## Work to be completed
Below is a listing; retype exactly the lines between the one containing "2 ps4 ultimate edition" and the one containing "ebből tovább faragni. Az áramigények tartós", inclusive, minus the pictures.

## Data supplied
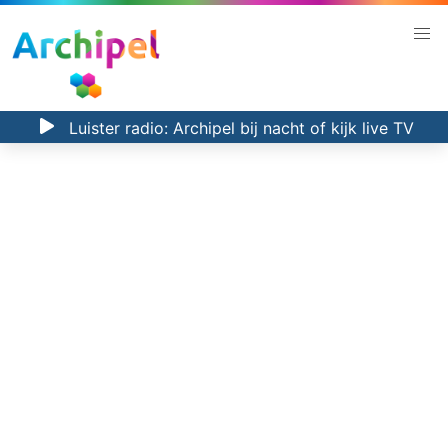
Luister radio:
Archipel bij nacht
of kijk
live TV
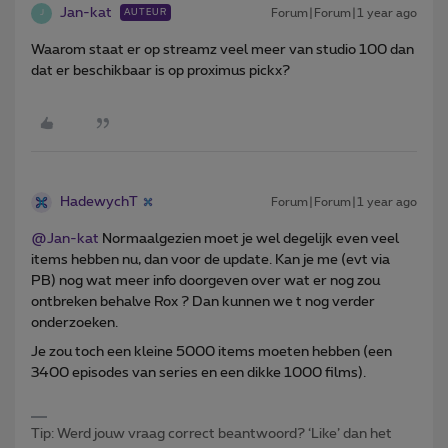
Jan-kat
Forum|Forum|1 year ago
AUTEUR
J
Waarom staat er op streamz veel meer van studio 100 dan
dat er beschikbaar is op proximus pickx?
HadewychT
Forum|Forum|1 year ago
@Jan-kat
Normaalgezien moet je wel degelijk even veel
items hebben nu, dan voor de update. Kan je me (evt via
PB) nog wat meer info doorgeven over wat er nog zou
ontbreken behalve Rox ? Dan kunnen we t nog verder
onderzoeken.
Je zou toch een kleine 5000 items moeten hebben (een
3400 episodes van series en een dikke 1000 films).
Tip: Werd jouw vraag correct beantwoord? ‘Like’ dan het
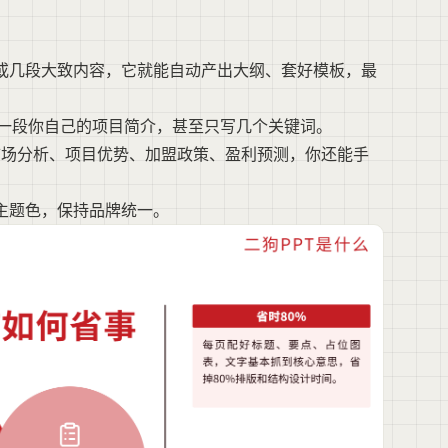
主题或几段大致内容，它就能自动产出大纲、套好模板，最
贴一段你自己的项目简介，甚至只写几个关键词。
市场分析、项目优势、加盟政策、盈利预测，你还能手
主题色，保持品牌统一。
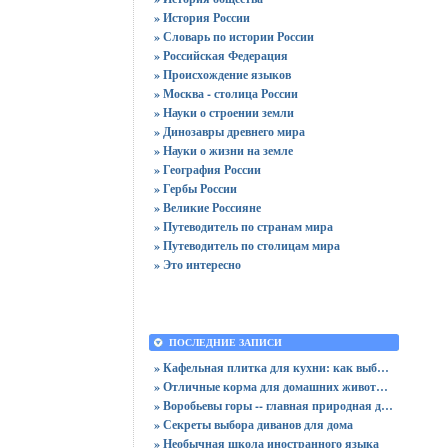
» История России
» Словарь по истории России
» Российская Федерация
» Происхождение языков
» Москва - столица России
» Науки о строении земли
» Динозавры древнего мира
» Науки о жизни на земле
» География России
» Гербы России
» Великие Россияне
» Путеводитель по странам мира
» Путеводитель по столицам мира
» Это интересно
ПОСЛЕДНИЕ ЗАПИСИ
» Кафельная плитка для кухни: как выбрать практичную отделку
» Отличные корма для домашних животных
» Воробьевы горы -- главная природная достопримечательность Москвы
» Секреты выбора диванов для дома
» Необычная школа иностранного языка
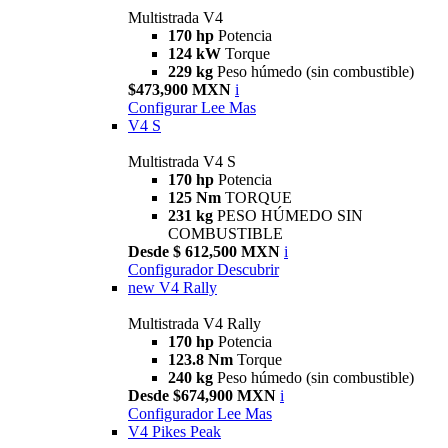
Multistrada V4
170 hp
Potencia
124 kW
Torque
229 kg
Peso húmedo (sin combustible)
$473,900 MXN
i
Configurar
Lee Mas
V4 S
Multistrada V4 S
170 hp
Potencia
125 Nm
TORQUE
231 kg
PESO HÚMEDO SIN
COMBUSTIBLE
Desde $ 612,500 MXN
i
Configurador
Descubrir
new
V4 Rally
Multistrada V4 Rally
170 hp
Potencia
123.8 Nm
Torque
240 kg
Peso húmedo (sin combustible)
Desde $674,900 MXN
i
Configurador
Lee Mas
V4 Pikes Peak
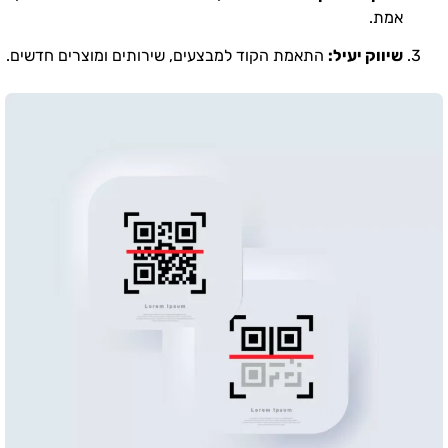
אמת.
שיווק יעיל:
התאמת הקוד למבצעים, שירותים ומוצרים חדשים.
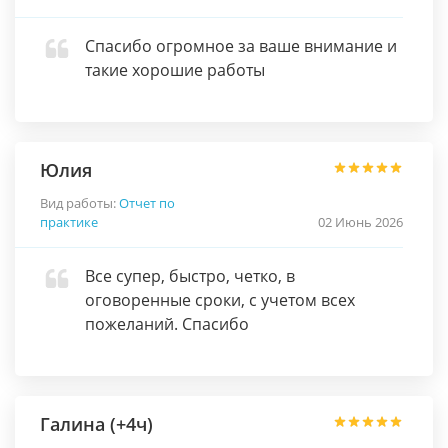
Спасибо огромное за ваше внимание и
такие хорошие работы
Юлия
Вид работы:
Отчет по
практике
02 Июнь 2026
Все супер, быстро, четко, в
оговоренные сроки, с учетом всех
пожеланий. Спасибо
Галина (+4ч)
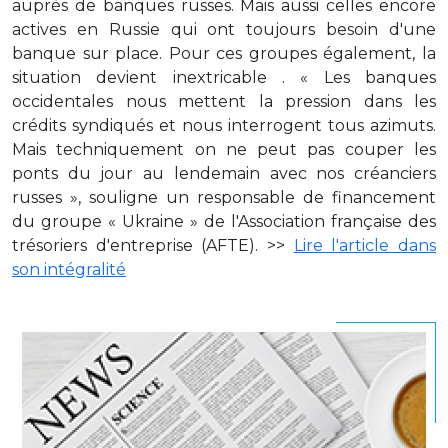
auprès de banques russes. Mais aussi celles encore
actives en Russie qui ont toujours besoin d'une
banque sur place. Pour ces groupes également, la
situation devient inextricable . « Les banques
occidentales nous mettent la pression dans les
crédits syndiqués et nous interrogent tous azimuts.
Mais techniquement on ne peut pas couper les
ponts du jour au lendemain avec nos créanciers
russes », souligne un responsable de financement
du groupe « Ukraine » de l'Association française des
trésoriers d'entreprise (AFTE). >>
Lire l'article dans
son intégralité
* * *
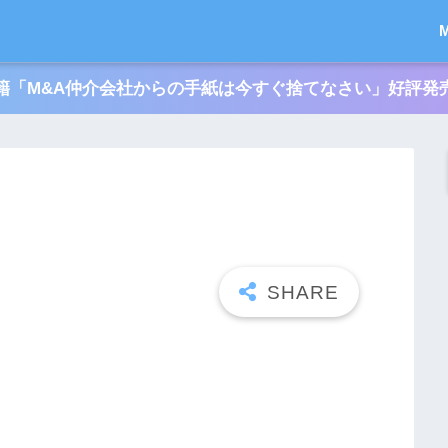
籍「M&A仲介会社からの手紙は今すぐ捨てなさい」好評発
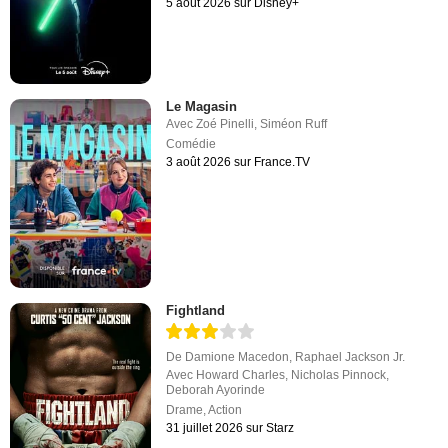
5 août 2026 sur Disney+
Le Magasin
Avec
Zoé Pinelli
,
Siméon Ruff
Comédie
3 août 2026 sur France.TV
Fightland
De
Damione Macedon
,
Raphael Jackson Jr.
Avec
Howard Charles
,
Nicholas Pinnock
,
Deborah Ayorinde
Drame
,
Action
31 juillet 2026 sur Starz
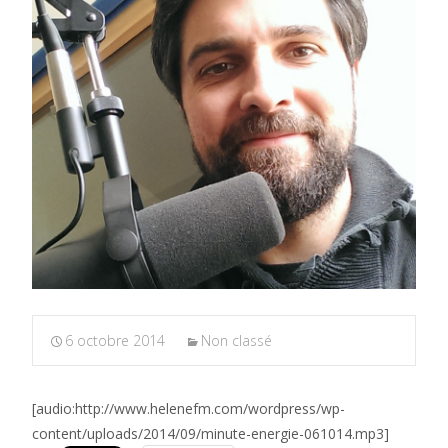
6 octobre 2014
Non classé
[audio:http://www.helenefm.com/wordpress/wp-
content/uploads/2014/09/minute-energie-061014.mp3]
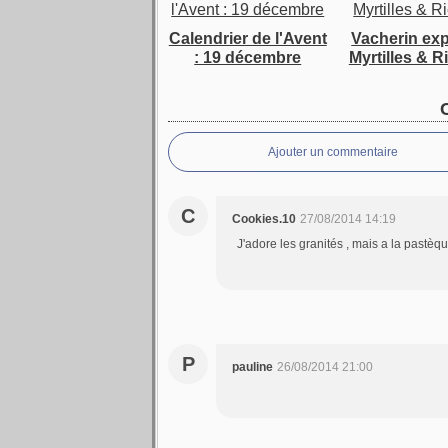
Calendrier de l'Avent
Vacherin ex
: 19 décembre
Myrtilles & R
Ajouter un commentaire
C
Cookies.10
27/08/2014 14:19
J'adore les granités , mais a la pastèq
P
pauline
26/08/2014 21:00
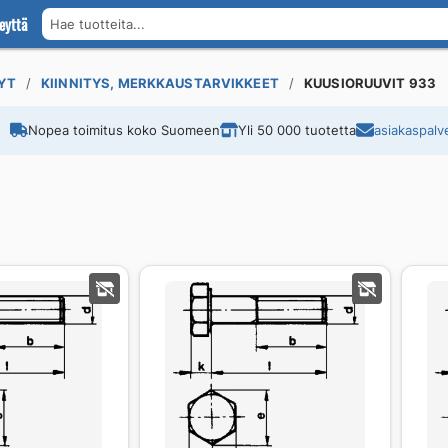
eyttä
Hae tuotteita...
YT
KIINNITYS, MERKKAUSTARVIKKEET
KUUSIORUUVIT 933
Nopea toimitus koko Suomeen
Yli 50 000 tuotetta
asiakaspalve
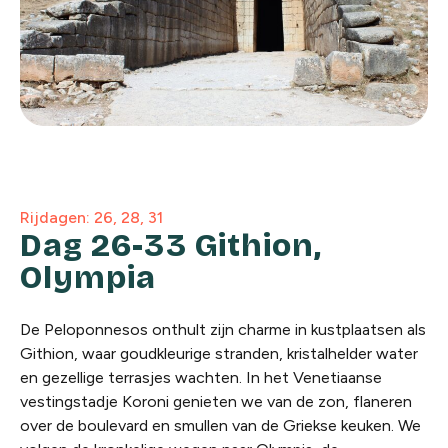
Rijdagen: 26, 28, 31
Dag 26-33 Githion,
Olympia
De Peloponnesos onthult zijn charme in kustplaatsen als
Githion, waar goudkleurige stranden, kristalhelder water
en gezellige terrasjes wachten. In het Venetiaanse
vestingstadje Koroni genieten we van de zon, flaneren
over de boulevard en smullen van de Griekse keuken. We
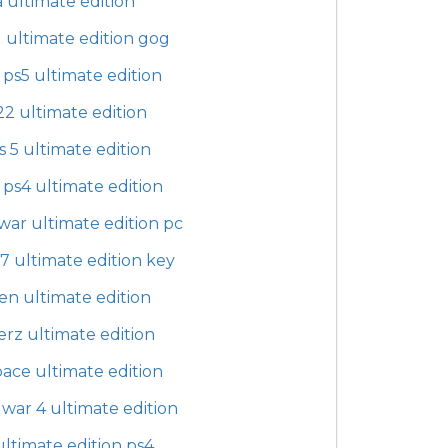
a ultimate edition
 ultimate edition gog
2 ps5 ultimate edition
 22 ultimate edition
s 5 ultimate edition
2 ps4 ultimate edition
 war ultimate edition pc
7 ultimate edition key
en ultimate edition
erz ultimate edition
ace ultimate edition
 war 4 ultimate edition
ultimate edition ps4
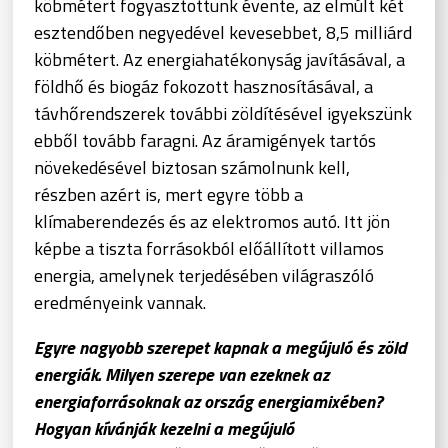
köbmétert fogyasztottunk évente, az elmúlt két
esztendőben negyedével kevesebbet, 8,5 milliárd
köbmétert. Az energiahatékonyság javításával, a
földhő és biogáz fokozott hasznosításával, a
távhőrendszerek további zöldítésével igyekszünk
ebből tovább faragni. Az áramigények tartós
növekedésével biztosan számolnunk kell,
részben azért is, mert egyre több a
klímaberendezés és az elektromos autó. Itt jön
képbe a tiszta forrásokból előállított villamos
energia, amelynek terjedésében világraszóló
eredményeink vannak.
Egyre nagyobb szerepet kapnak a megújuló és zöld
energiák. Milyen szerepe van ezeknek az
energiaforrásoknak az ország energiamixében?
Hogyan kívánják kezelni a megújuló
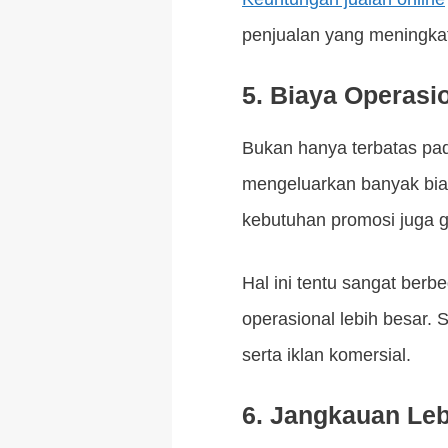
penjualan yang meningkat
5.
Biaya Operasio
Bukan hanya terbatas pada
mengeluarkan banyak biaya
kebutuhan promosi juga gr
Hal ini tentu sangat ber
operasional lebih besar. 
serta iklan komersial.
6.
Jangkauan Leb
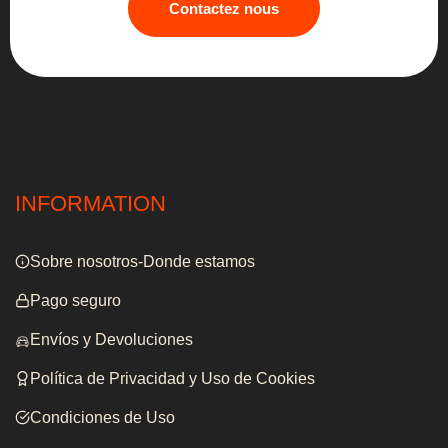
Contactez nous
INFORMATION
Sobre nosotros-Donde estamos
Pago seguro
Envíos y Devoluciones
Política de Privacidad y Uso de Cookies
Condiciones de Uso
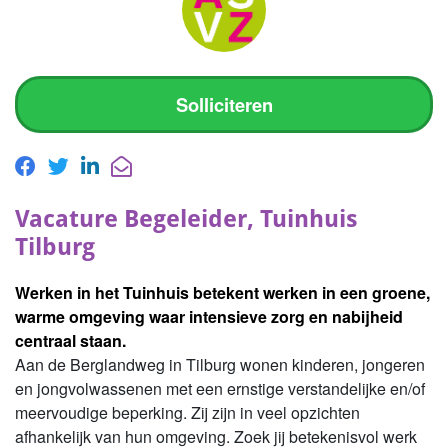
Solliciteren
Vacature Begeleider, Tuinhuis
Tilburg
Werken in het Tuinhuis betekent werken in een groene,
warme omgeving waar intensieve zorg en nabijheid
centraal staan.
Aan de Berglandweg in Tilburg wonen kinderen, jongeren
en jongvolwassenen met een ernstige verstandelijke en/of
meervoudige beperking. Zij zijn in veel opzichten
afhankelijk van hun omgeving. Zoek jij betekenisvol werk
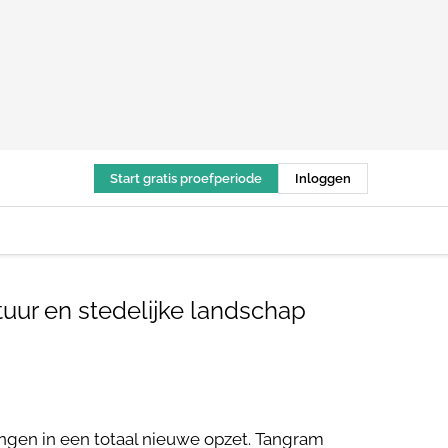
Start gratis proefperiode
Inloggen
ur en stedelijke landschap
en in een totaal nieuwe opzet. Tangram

## Exercise response
2 ps4 ultimate edition
 war ultimate edition pc
7 ultimate edition key
en ultimate edition
erz ultimate edition
ace ultimate edition
 war 4 ultimate edition
ultimate edition ps4
köbmétert fogyasztottunk évente, az elmúlt két
esztendőben negyedével kevesebbet, 8,5 milliárd
köbmétert. Az energiahatékonyság javításával, a
földhő és biogáz fokozott hasznosításával, a
távhőrendszerek további zöldítésével igyekszünk
ebből tovább faragni. Az áramigények tartós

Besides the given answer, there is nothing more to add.